Activity: In the listing that follows, locate the line containing "Fuertes nevadas afectan EU desde" and the line containing "Ohio hasta el oeste de Nueva York". Retype exactly those two lines and every line between them, and nothing more.

:::

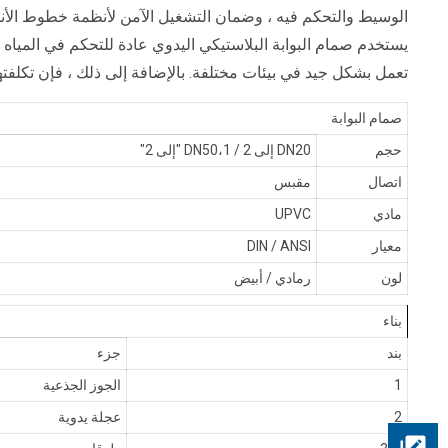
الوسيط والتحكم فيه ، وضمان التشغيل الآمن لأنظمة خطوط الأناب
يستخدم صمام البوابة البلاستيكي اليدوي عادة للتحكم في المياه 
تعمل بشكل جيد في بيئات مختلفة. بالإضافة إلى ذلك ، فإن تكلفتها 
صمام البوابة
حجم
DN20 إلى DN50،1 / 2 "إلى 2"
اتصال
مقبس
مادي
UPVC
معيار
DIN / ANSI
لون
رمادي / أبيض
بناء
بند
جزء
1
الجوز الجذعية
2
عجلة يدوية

:::

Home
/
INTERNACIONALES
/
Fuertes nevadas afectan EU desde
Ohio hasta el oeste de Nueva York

:::

Result of the exercise:
Fuertes nevadas afectan EU desde
Ohio hasta el oeste de Nueva York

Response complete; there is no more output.